* RECORD EXTRACTS *
★ ★ ★ ★
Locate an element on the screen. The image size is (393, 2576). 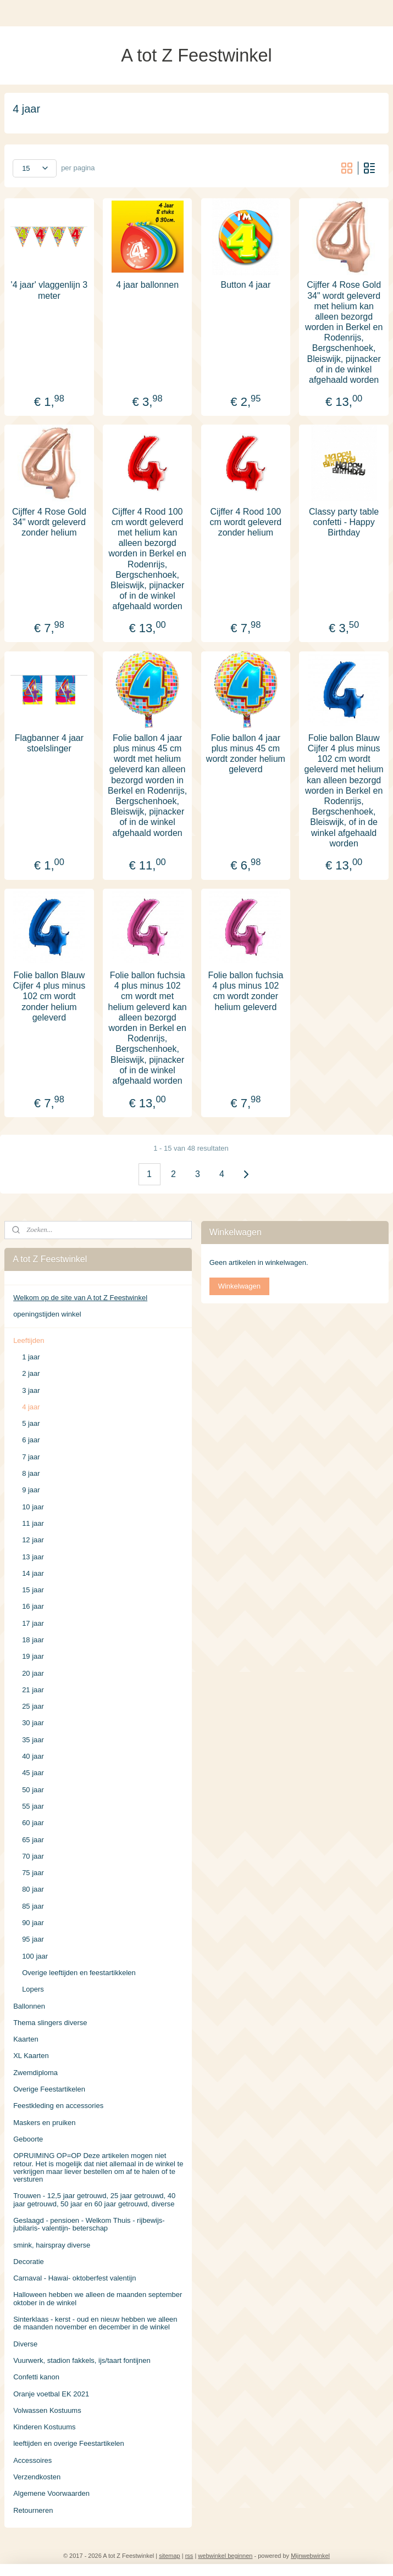
75 jaar is located at coordinates (33, 1873).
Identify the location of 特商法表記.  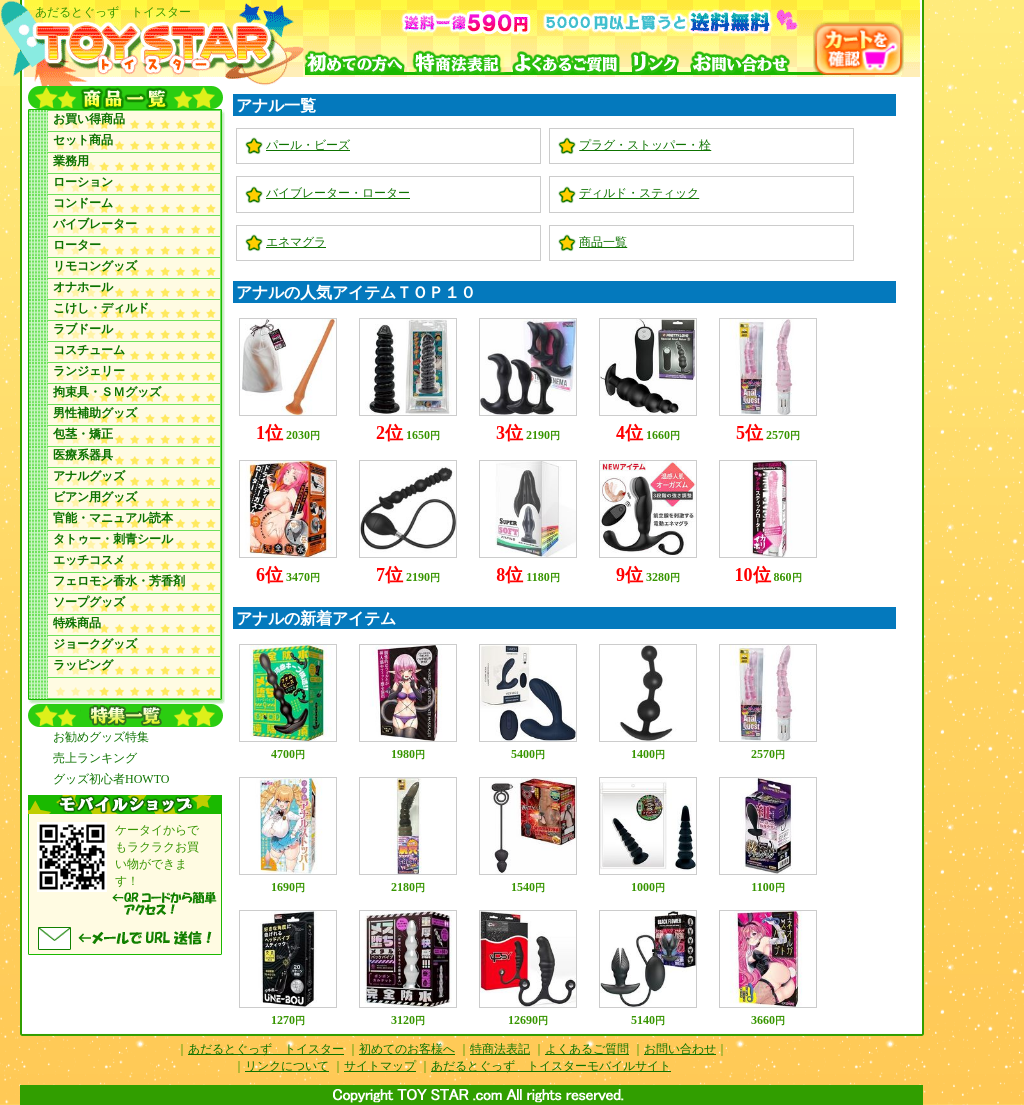
(500, 1049).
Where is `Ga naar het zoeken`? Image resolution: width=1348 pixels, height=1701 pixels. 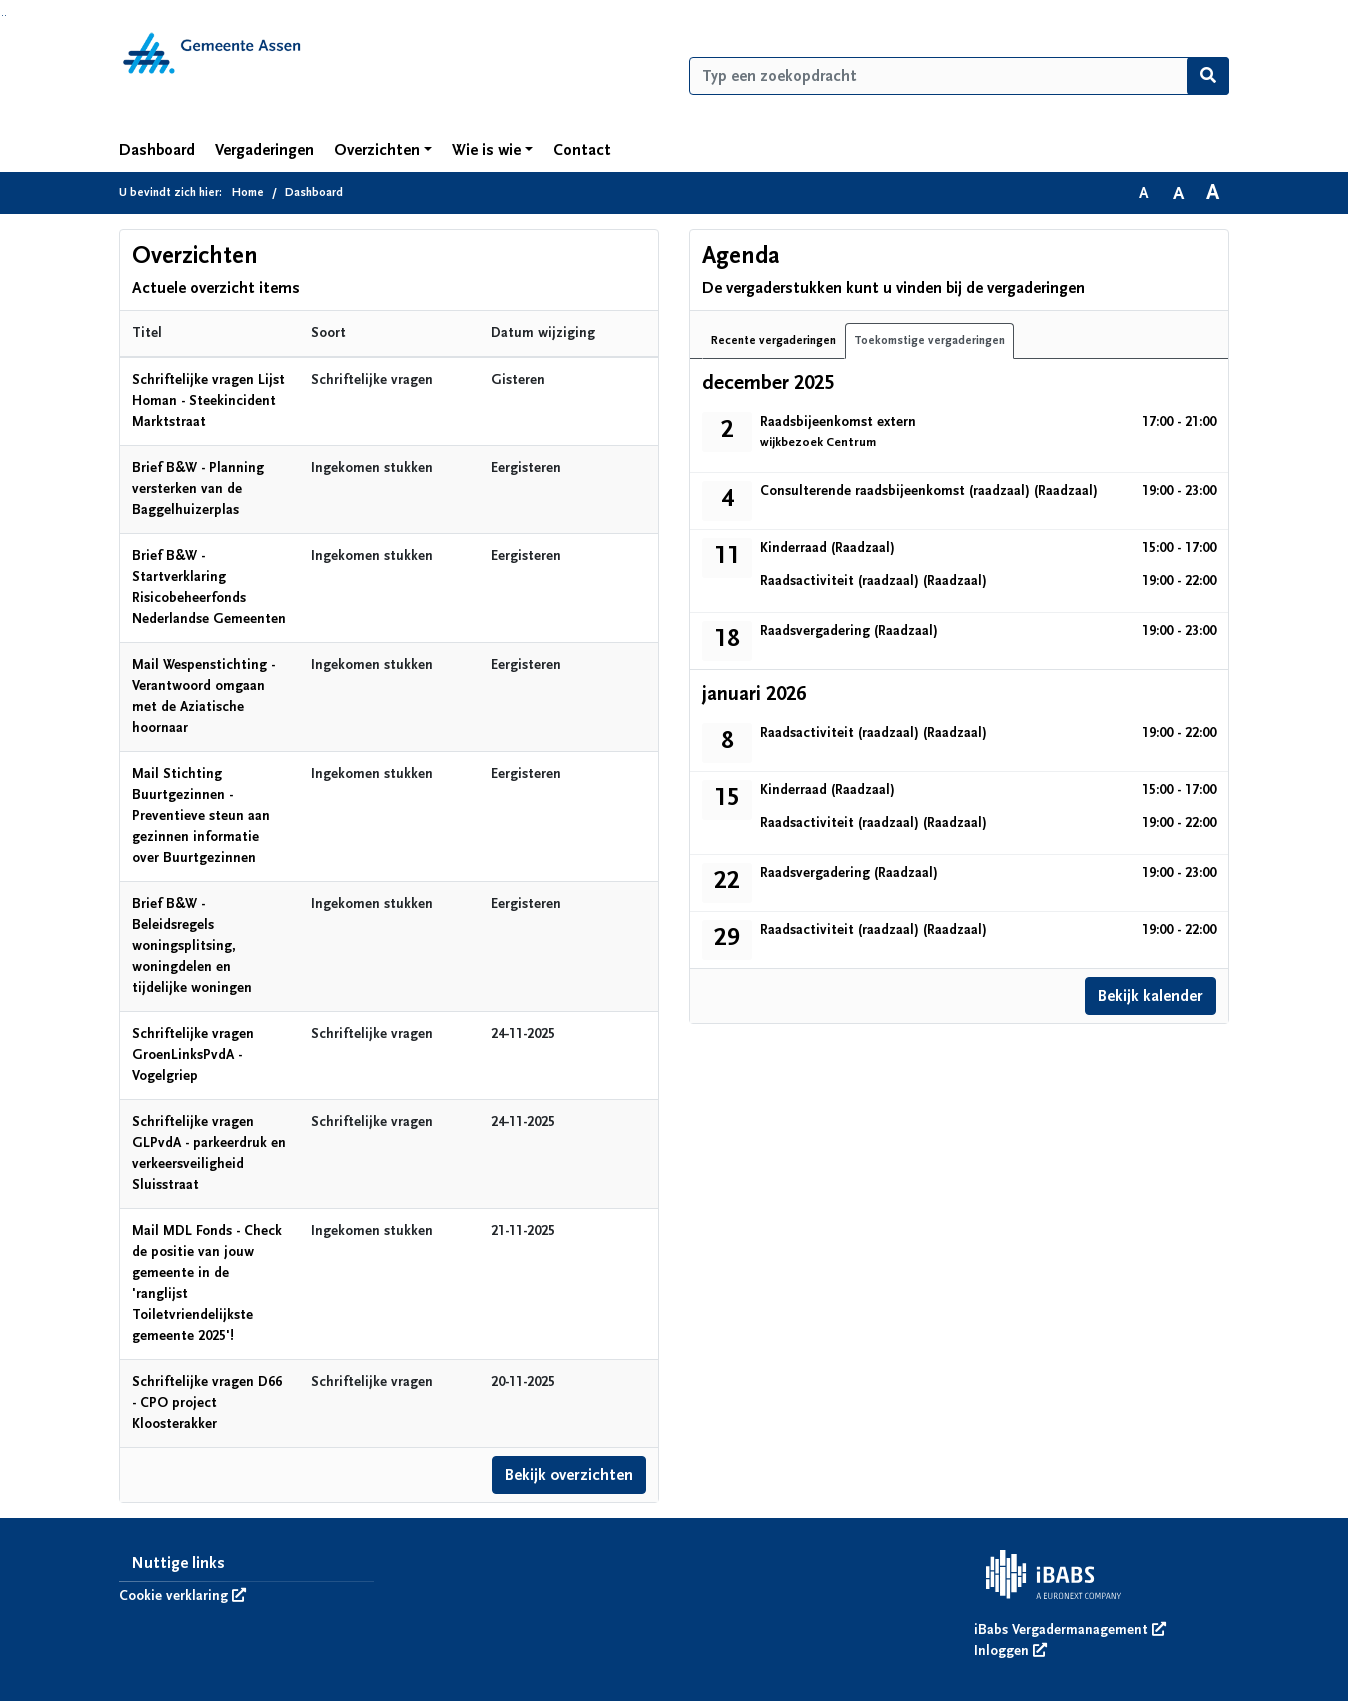 Ga naar het zoeken is located at coordinates (2, 15).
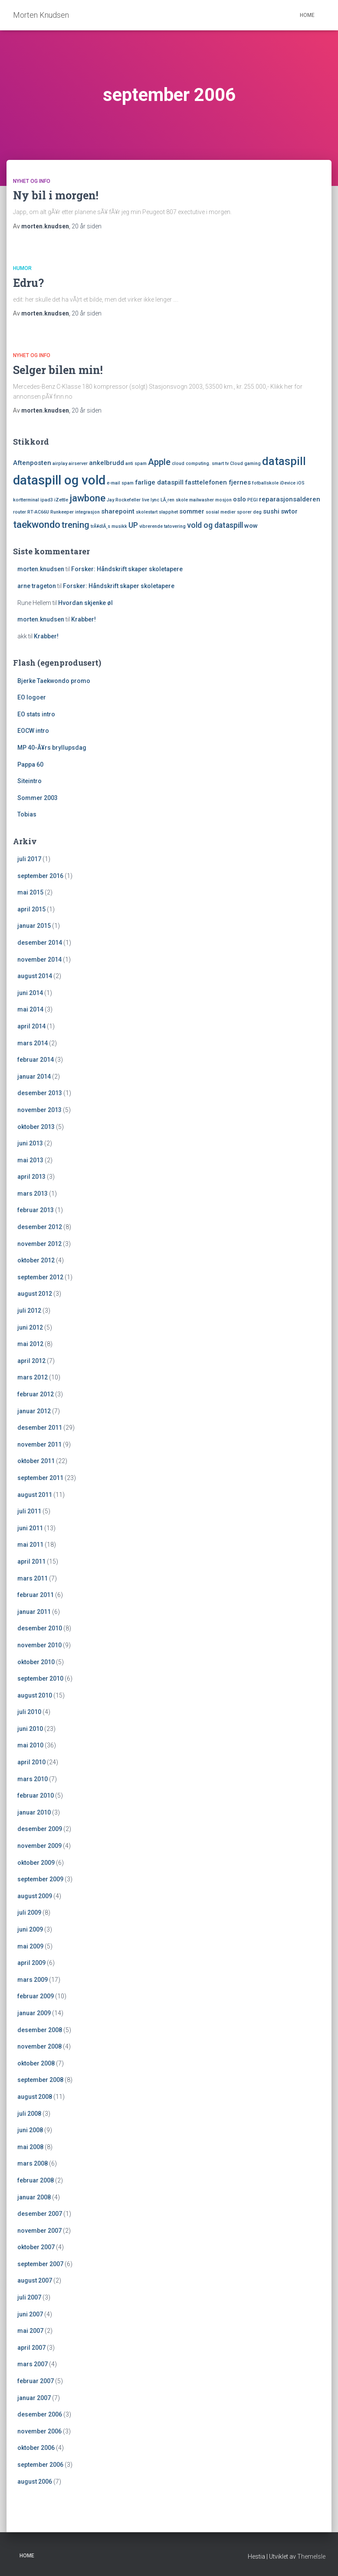  Describe the element at coordinates (223, 500) in the screenshot. I see `mosjon [mosjon (1 element)]` at that location.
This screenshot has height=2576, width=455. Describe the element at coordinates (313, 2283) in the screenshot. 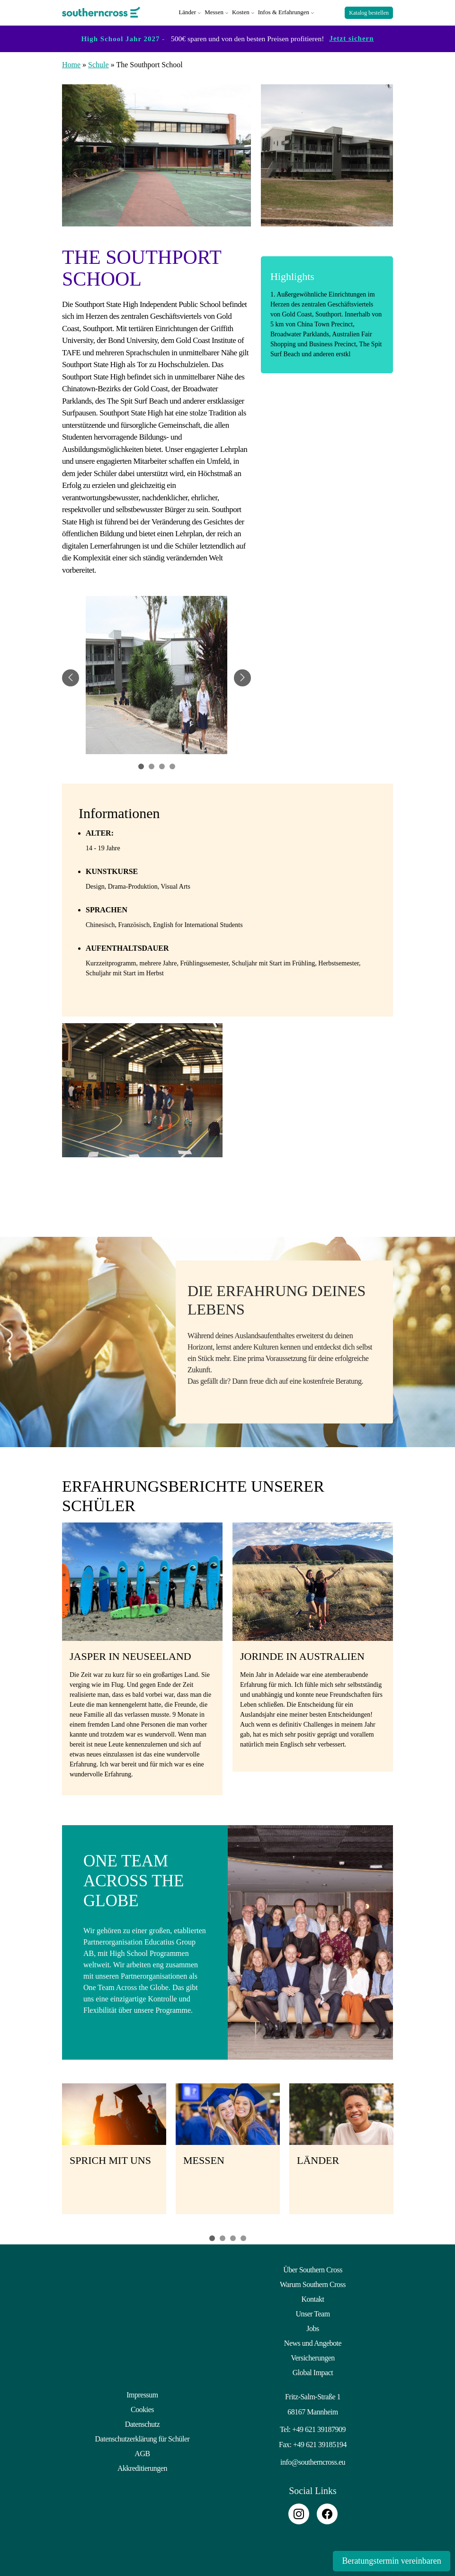

I see `Warum Southern Cross` at that location.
★ ★ ★ ★
* WORK INSTRUCTIONS *
Only the lines from the one containing "This screenshot has" through the last line of the material are to be restated word for word; no picture is to be included.

* TASK RESULT *
This screenshot has height=2576, width=455. Describe the element at coordinates (313, 2283) in the screenshot. 

I see `Warum Southern Cross` at that location.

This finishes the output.